The notion of ecosystem and its management by a dedicated person, the Chief Ecosystem Officer, has appeared in the United States, and is becoming more democratic within large companies. This notion favors associations by cooptation with major IT partners, but also with the world of start-ups. We no longer speak of a traditional alliance as it has existed for a long time, because the effectiveness of the latter can come up against the organizational asperities of a company. The Chief Ecosystem Officer must know how to erase potential areas of conflict related to power or skills, to promote cooperation between the different actors. This common vision within the ecosystem is the key to a successful digital transition.
Moreover, with the return of inflationary tensions, the rise in short and long-term interest rates, and the fall in the valuations of companies (private or public), the ecosystem provides a real leverage effect capable of attracting investors. . In unstable times, visibility into a company’s medium-term revenue stream is reassuring if not decisive. One of the challenges identified in recent years has been to be able to increase the recurring nature of turnover, in particular by selling maintenance commitments over a long period to ensure an irreproachable quality of service. Thus, a major French tire manufacturer no longer sells tires for trucks, but an availability commitment, thanks to sensors to determine the condition of tires in real time and a network to send information back.
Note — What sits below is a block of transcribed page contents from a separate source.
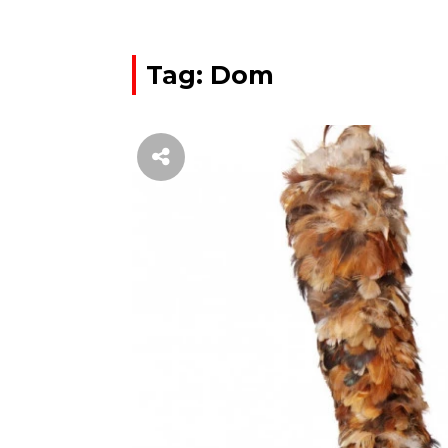
Tag: Dom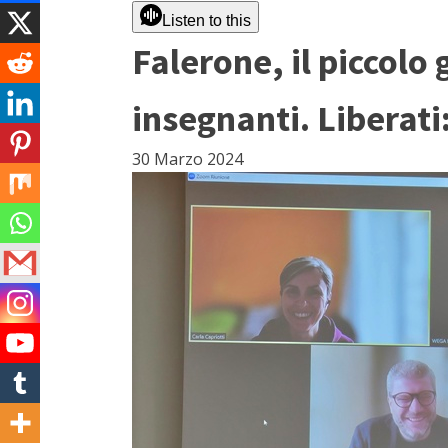
Listen to this
Falerone, il piccol
insegnanti. Liberati
30 Marzo 2024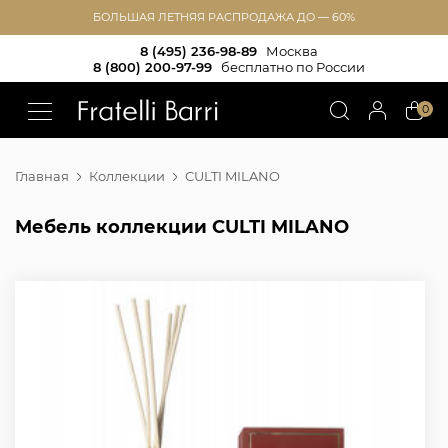
БОЛЬШАЯ ЛЕТНЯЯ РАСПРОДАЖА ДО — 60%
8 (495) 236-98-89
Москва
8 (800) 200-97-99
бесплатно по России
!!
0
Главная
Коллекции
CULTI MILANO
Мебель коллекции CULTI MILANO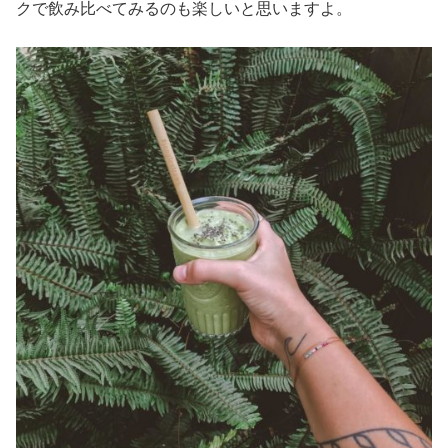
クで飲み比べてみるのも楽しいと思いますよ。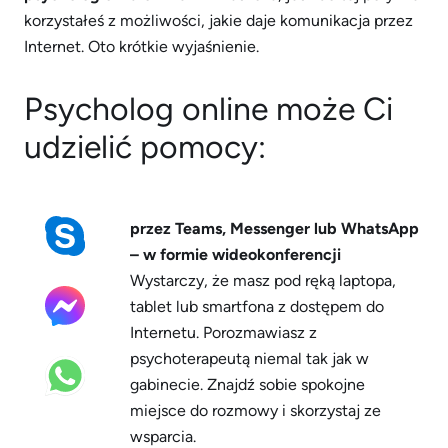
korzystałeś z możliwości, jakie daje komunikacja przez
Internet. Oto krótkie wyjaśnienie.
Psycholog online może Ci
udzielić pomocy:
przez Teams, Messenger lub WhatsApp
– w formie wideokonferencji
Wystarczy, że masz pod ręką laptopa,
tablet lub smartfona z dostępem do
Internetu. Porozmawiasz z
psychoterapeutą niemal tak jak w
gabinecie. Znajdź sobie spokojne
miejsce do rozmowy i skorzystaj ze
wsparcia.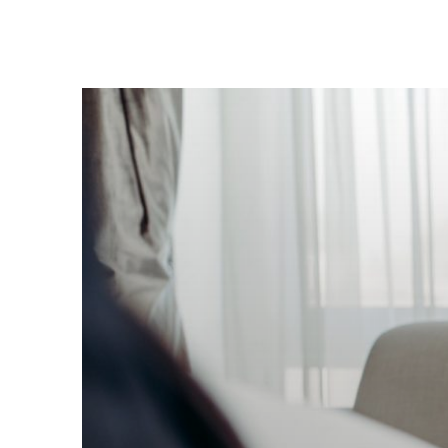
KIŞISEL REHBERLIK
BIO-FREKANS BILINÇALTI TELKIN İLE BIREYSEL DEĞIŞIM – GELIŞIM
REHBERLIĞIN TARIHI
REHBERLIĞIN TARIHÇESI
ÖZ
ÖZEL EĞITIMIN İLKELERI
BIREYI TANIMA TEKNIKLERI
PSIKOLOJIK ÖLÇME ARAÇLARINDA BULUNMASI GEREKEN TEKNIK ÖZELLIKLER
KIŞISEL REHBERLIK
BILIŞSEL TERAPI YAKLAŞIMI
KIŞISEL REHBERLIK
AKILCI-DUYGUSAL YAKLAŞIM
KIŞISEL REHBERLIK
DAVRANIŞÇI YAKLAŞIM
KIŞISEL REHBERLIK
PSIKANALITIK KURAM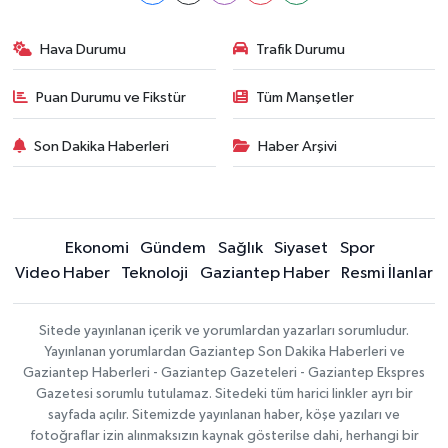
Hava Durumu
Trafik Durumu
Puan Durumu ve Fikstür
Tüm Manşetler
Son Dakika Haberleri
Haber Arşivi
Ekonomi
Gündem
Sağlık
Siyaset
Spor
Video Haber
Teknoloji
Gaziantep Haber
Resmi İlanlar
Sitede yayınlanan içerik ve yorumlardan yazarları sorumludur.
Yayınlanan yorumlardan Gaziantep Son Dakika Haberleri ve
Gaziantep Haberleri - Gaziantep Gazeteleri - Gaziantep Ekspres
Gazetesi sorumlu tutulamaz. Sitedeki tüm harici linkler ayrı bir
sayfada açılır. Sitemizde yayınlanan haber, köşe yazıları ve
fotoğraflar izin alınmaksızın kaynak gösterilse dahi, herhangi bir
Such innovative services, which make the best use of operational and external data, have emerged over the past five years. However, the talents needed to imagine and implement them are multiple (Internet of Things, networks, data science, orchestration) and rarely available within a single company. On the other hand, we can solicit them in the ecosystem. Each member contributes; the whole group benefits. Innovation no longer comes from a single entity, but from partners closely linked around a common project where customers and suppliers have defined a new approach to success.
The job of Chief Ecosystem Officer is not a revolution, but an evolution of the Chief Digital Officer, who appeared in 2010. Mastering several fields and especially digital, the CDOs have tried to “push the walls”, to break down the silos within companies, to improve customer relations. Their contributions were generally beneficial; we owe them in particular a successful evangelization for cloud and SaaS techniques and methodologies. Involving customers, suppliers and partners in the growth of their business is now part of their roadmap.